Да. Я глубоко вдохнула, прежде чем разразиться вопросом.
— А её собственная мать погибла от руки Декарты, верно? — спросила решительно. — Не по этой ли причине она решила рассчитаться, согласившись посодействовать вам?
— Я — подневольный раб. Ни один Арамери не решился бы положиться на меня, доверившись. Как я уже говорил вам, всё, чем она занималась на первых порах, так это задавала вопросы.
— И, в свою очередь, вы пожелали заручиться её поддержкой?
— Нет. Она по-прежнему носила кровную печать. На неё нельзя было положиться.

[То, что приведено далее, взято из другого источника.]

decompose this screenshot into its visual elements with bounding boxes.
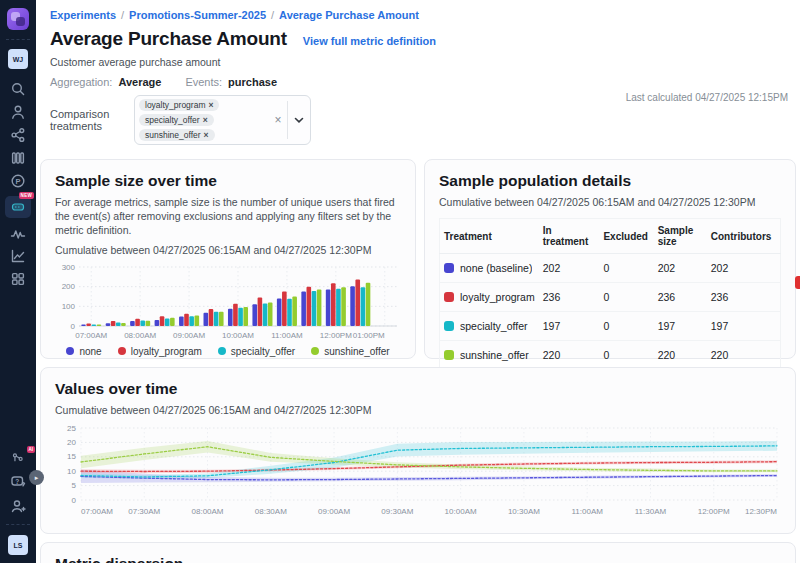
svg-text:12:30PM: 12:30PM <box>745 507 777 516</box>
activity-icon[interactable] <box>7 225 29 241</box>
svg-text:09:00AM: 09:00AM <box>173 331 205 340</box>
population-card: Sample population details Cumulative bet… <box>424 159 796 359</box>
legend-item[interactable]: specialty_offer <box>218 346 295 357</box>
svg-text:P: P <box>15 177 20 186</box>
cards-area: Sample size over time For average metric… <box>36 145 800 563</box>
treatment-chip-label: specialty_offer <box>145 115 200 125</box>
table-column-header: In treatment <box>539 219 600 254</box>
table-cell: 197 <box>654 312 707 341</box>
workspace-badge[interactable]: WJ <box>8 49 28 69</box>
clear-x-icon[interactable]: × <box>269 96 287 144</box>
card-range: Cumulative between 04/27/2025 06:15AM an… <box>55 404 781 416</box>
svg-text:10: 10 <box>67 467 76 476</box>
table-cell: 0 <box>599 312 653 341</box>
treatment-name: sunshine_offer <box>460 349 529 361</box>
population-table: TreatmentIn treatmentExcludedSample size… <box>439 218 781 370</box>
people-icon[interactable] <box>7 104 29 120</box>
sidebar-divider <box>6 524 30 525</box>
treatment-name: loyalty_program <box>460 291 535 303</box>
svg-text:11:00AM: 11:00AM <box>571 507 603 516</box>
breadcrumb-item[interactable]: Average Purchase Amount <box>279 9 419 21</box>
search-icon[interactable] <box>7 81 29 97</box>
legend-item[interactable]: sunshine_offer <box>311 346 389 357</box>
population-table-body: none (baseline)2020202202loyalty_program… <box>440 254 781 370</box>
svg-text:20: 20 <box>67 438 76 447</box>
dashboard-grid-icon[interactable] <box>7 271 29 287</box>
chevron-down-icon[interactable] <box>288 96 310 144</box>
svg-text:?: ? <box>15 478 19 485</box>
sample-size-bar-chart: 010020030007:00AM08:00AM09:00AM10:00AM11… <box>55 262 401 344</box>
columns-icon[interactable] <box>7 150 29 166</box>
table-cell: 197 <box>707 312 781 341</box>
card-range: Cumulative between 04/27/2025 06:15AM an… <box>55 244 401 256</box>
table-cell: 220 <box>707 341 781 370</box>
chip-remove-icon[interactable]: × <box>208 100 213 110</box>
svg-text:08:00AM: 08:00AM <box>124 331 156 340</box>
aggregation-label: Aggregation: <box>50 76 112 88</box>
sample-size-card: Sample size over time For average metric… <box>40 159 416 359</box>
table-cell: 202 <box>707 254 781 283</box>
new-badge: NEW <box>19 192 34 199</box>
nodes-icon[interactable] <box>7 127 29 143</box>
svg-text:300: 300 <box>62 262 76 271</box>
treatment-chip-label: loyalty_program <box>145 100 205 110</box>
svg-text:12:00PM: 12:00PM <box>320 331 352 340</box>
ai-badge: AI <box>27 446 36 453</box>
treatment-chip[interactable]: specialty_offer× <box>139 114 214 126</box>
pulse-circle-icon[interactable]: P <box>7 173 29 189</box>
collapse-handle-icon[interactable]: ▸ <box>29 470 44 485</box>
view-metric-definition-link[interactable]: View full metric definition <box>303 35 436 47</box>
values-line-chart: 051015202507:00AM07:30AM08:00AM08:30AM09… <box>55 422 783 526</box>
table-row: none (baseline)2020202202 <box>440 254 781 283</box>
breadcrumb-item[interactable]: Experiments <box>50 9 116 21</box>
svg-text:10:00AM: 10:00AM <box>222 331 254 340</box>
experiment-icon[interactable]: NEW <box>5 196 31 218</box>
chip-remove-icon[interactable]: × <box>203 115 208 125</box>
treatment-chip[interactable]: sunshine_offer× <box>139 129 215 141</box>
table-row: specialty_offer1970197197 <box>440 312 781 341</box>
treatment-chip[interactable]: loyalty_program× <box>139 99 219 111</box>
card-title: Sample population details <box>439 172 781 190</box>
table-cell: 202 <box>654 254 707 283</box>
breadcrumb-item[interactable]: Promotions-Summer-2025 <box>129 9 266 21</box>
values-card: Values over time Cumulative between 04/2… <box>40 367 796 534</box>
table-row: loyalty_program2360236236 <box>440 283 781 312</box>
page-title: Average Purchase Amount <box>50 28 287 50</box>
treatments-multiselect[interactable]: loyalty_program×specialty_offer×sunshine… <box>134 95 311 145</box>
table-cell: 236 <box>539 283 600 312</box>
feedback-tab[interactable] <box>795 276 800 289</box>
help-chat-icon[interactable]: ? <box>7 474 29 490</box>
metric-subtitle: Customer average purchase amount <box>50 56 790 68</box>
ai-assist-icon[interactable]: AI <box>7 450 29 466</box>
user-avatar[interactable]: LS <box>8 535 28 555</box>
svg-text:15: 15 <box>67 452 76 461</box>
svg-text:100: 100 <box>62 301 76 310</box>
svg-text:07:00AM: 07:00AM <box>75 331 107 340</box>
treatment-name: none (baseline) <box>460 262 532 274</box>
card-title: Sample size over time <box>55 172 401 190</box>
legend-item[interactable]: none <box>66 346 101 357</box>
app-logo[interactable] <box>7 8 29 30</box>
legend-dot <box>218 347 226 355</box>
breadcrumb: Experiments/Promotions-Summer-2025/Avera… <box>50 9 790 21</box>
svg-text:11:00AM: 11:00AM <box>271 331 303 340</box>
metrics-chart-icon[interactable] <box>7 248 29 264</box>
chip-remove-icon[interactable]: × <box>204 130 209 140</box>
invite-user-icon[interactable] <box>7 498 29 514</box>
table-column-header: Contributors <box>707 219 781 254</box>
svg-text:10:00AM: 10:00AM <box>445 507 477 516</box>
page-header: Experiments/Promotions-Summer-2025/Avera… <box>36 0 800 145</box>
legend-item[interactable]: loyalty_program <box>118 346 202 357</box>
breadcrumb-separator: / <box>271 9 274 21</box>
table-column-header: Excluded <box>599 219 653 254</box>
events-label: Events: <box>185 76 222 88</box>
sidebar: WJ P NEW <box>0 0 36 563</box>
table-column-header: Treatment <box>440 219 539 254</box>
table-cell: 0 <box>599 254 653 283</box>
table-cell: 202 <box>539 254 600 283</box>
svg-text:01:00PM: 01:00PM <box>353 331 385 340</box>
card-title: Values over time <box>55 380 781 398</box>
svg-text:11:30AM: 11:30AM <box>635 507 667 516</box>
events-value: purchase <box>228 76 277 88</box>
table-cell: 220 <box>539 341 600 370</box>
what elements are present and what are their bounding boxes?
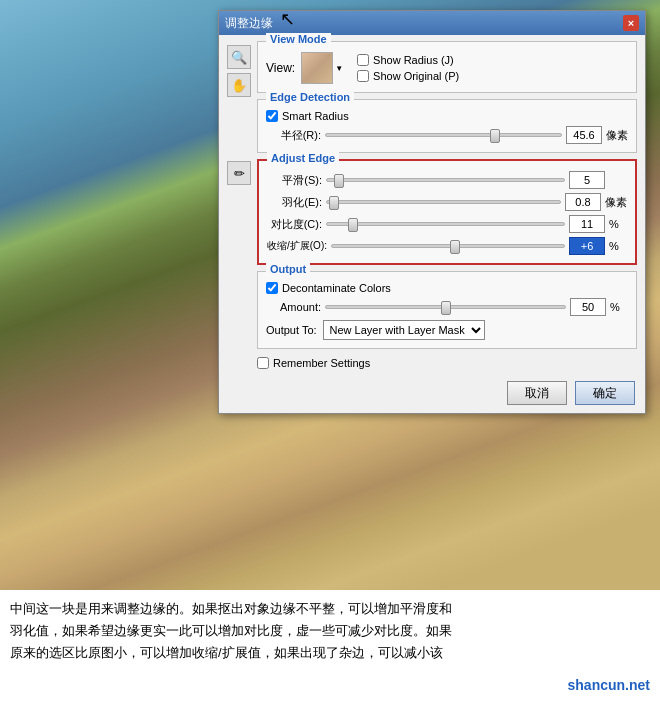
radius-label: 半径(R): bbox=[266, 128, 321, 143]
shift-edge-slider[interactable] bbox=[331, 244, 565, 248]
amount-unit: % bbox=[610, 301, 628, 313]
show-original-checkbox[interactable] bbox=[357, 70, 369, 82]
bottom-text-line1: 中间这一块是用来调整边缘的。如果抠出对象边缘不平整，可以增加平滑度和 bbox=[10, 598, 650, 620]
show-radius-checkbox[interactable] bbox=[357, 54, 369, 66]
amount-slider[interactable] bbox=[325, 305, 566, 309]
watermark-ext: .net bbox=[625, 677, 650, 693]
show-radius-label: Show Radius (J) bbox=[373, 54, 454, 66]
view-mode-label: View Mode bbox=[266, 33, 331, 45]
smooth-thumb[interactable] bbox=[334, 174, 344, 188]
shift-edge-value: +6 bbox=[569, 237, 605, 255]
dialog-title: 调整边缘 bbox=[225, 15, 273, 32]
smart-radius-checkbox[interactable] bbox=[266, 110, 278, 122]
dialog-body: 🔍 ✋ ✏ View Mode View: ▼ bbox=[219, 35, 645, 413]
radius-slider[interactable] bbox=[325, 133, 562, 137]
amount-label: Amount: bbox=[266, 301, 321, 313]
contrast-value: 11 bbox=[569, 215, 605, 233]
output-section: Output Decontaminate Colors Amount: 50 % bbox=[257, 271, 637, 349]
show-radius-row: Show Radius (J) bbox=[357, 54, 459, 66]
smooth-value: 5 bbox=[569, 171, 605, 189]
view-thumbnail bbox=[301, 52, 333, 84]
feather-value: 0.8 bbox=[565, 193, 601, 211]
left-toolbar: 🔍 ✋ ✏ bbox=[227, 41, 253, 405]
smart-radius-label: Smart Radius bbox=[282, 110, 349, 122]
hand-tool[interactable]: ✋ bbox=[227, 73, 251, 97]
view-thumbnail-dropdown[interactable]: ▼ bbox=[301, 52, 343, 84]
show-original-label: Show Original (P) bbox=[373, 70, 459, 82]
feather-slider[interactable] bbox=[326, 200, 561, 204]
radius-value: 45.6 bbox=[566, 126, 602, 144]
bottom-text-area: 中间这一块是用来调整边缘的。如果抠出对象边缘不平整，可以增加平滑度和 羽化值，如… bbox=[0, 590, 660, 703]
remember-settings-row: Remember Settings bbox=[257, 357, 637, 369]
adjust-edge-section: Adjust Edge 平滑(S): 5 羽化(E): bbox=[257, 159, 637, 265]
title-bar: 调整边缘 × bbox=[219, 11, 645, 35]
shift-edge-unit: % bbox=[609, 240, 627, 252]
shift-edge-thumb[interactable] bbox=[450, 240, 460, 254]
amount-row: Amount: 50 % bbox=[266, 298, 628, 316]
view-mode-section: View Mode View: ▼ Show Radius (J) bbox=[257, 41, 637, 93]
buttons-row: 取消 确定 bbox=[257, 381, 637, 405]
edge-detection-section: Edge Detection Smart Radius 半径(R): 45.6 … bbox=[257, 99, 637, 153]
watermark: shancun.net bbox=[568, 674, 650, 698]
output-to-select[interactable]: New Layer with Layer Mask Selection Laye… bbox=[323, 320, 485, 340]
contrast-label: 对比度(C): bbox=[267, 217, 322, 232]
adjust-edge-label: Adjust Edge bbox=[267, 152, 339, 164]
view-mode-row: View: ▼ Show Radius (J) Show Original (P… bbox=[266, 52, 628, 84]
feather-thumb[interactable] bbox=[329, 196, 339, 210]
smooth-slider[interactable] bbox=[326, 178, 565, 182]
confirm-button[interactable]: 确定 bbox=[575, 381, 635, 405]
feather-label: 羽化(E): bbox=[267, 195, 322, 210]
adjust-edge-rows: 平滑(S): 5 羽化(E): 0.8 像素 bbox=[267, 171, 627, 255]
remember-settings-checkbox[interactable] bbox=[257, 357, 269, 369]
output-content: Decontaminate Colors Amount: 50 % Output… bbox=[266, 282, 628, 340]
output-to-label: Output To: bbox=[266, 324, 317, 336]
view-checkboxes: Show Radius (J) Show Original (P) bbox=[357, 54, 459, 82]
decontaminate-checkbox[interactable] bbox=[266, 282, 278, 294]
contrast-thumb[interactable] bbox=[348, 218, 358, 232]
adjust-edge-dialog: 调整边缘 × 🔍 ✋ ✏ View Mode View: ▼ bbox=[218, 10, 646, 414]
radius-slider-row: 半径(R): 45.6 像素 bbox=[266, 126, 628, 144]
decontaminate-row: Decontaminate Colors bbox=[266, 282, 628, 294]
show-original-row: Show Original (P) bbox=[357, 70, 459, 82]
dropdown-arrow-icon: ▼ bbox=[335, 64, 343, 73]
magnify-tool[interactable]: 🔍 bbox=[227, 45, 251, 69]
shift-edge-row: 收缩/扩展(O): +6 % bbox=[267, 237, 627, 255]
watermark-text: shancun bbox=[568, 677, 626, 693]
contrast-row: 对比度(C): 11 % bbox=[267, 215, 627, 233]
decontaminate-label: Decontaminate Colors bbox=[282, 282, 391, 294]
smart-radius-row: Smart Radius bbox=[266, 110, 628, 122]
radius-thumb[interactable] bbox=[490, 129, 500, 143]
feather-row: 羽化(E): 0.8 像素 bbox=[267, 193, 627, 211]
contrast-slider[interactable] bbox=[326, 222, 565, 226]
cancel-button[interactable]: 取消 bbox=[507, 381, 567, 405]
amount-thumb[interactable] bbox=[441, 301, 451, 315]
smooth-row: 平滑(S): 5 bbox=[267, 171, 627, 189]
close-button[interactable]: × bbox=[623, 15, 639, 31]
remember-settings-label: Remember Settings bbox=[273, 357, 370, 369]
smooth-label: 平滑(S): bbox=[267, 173, 322, 188]
output-label: Output bbox=[266, 263, 310, 275]
bottom-text-line2: 羽化值，如果希望边缘更实一此可以增加对比度，虚一些可减少对比度。如果 bbox=[10, 620, 650, 642]
bottom-text-line3: 原来的选区比原图小，可以增加收缩/扩展值，如果出现了杂边，可以减小该 bbox=[10, 642, 650, 664]
contrast-unit: % bbox=[609, 218, 627, 230]
brush-tool[interactable]: ✏ bbox=[227, 161, 251, 185]
edge-detection-label: Edge Detection bbox=[266, 91, 354, 103]
radius-unit: 像素 bbox=[606, 128, 628, 143]
feather-unit: 像素 bbox=[605, 195, 627, 210]
amount-value: 50 bbox=[570, 298, 606, 316]
view-label: View: bbox=[266, 61, 295, 75]
output-to-row: Output To: New Layer with Layer Mask Sel… bbox=[266, 320, 628, 340]
shift-edge-label: 收缩/扩展(O): bbox=[267, 239, 327, 253]
right-content: View Mode View: ▼ Show Radius (J) bbox=[257, 41, 637, 405]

Непроизвольно вздёрнув руку, я дотронулась до собственного лба. Знание о сияющей там метке раз за разом само собой вымарывалось из памяти. Как и о том, вдобавок, сколь много решает это крошечный аргумент в политике Поднебесья.
— Тогда как же…
— Через Вирейна. Вернее, через его постель. Предполагаемым наследникам, как правило, рассказывают о церемонии правопреемства, но Декарта повелел скрыть подробности от дочери. Вирейн знал не многим более прочих, если он что и поведал Киннет, так примерный ход привычного ритуала. Допускаю, что ей хватило и этих крох, чтобы вычленить истину.
Да, как статься, может, так оно всё и было. Она уже усомнилась в Декарте — а сам Декарта страшился её подозрений, вероятно, подспудно ожидая худшего.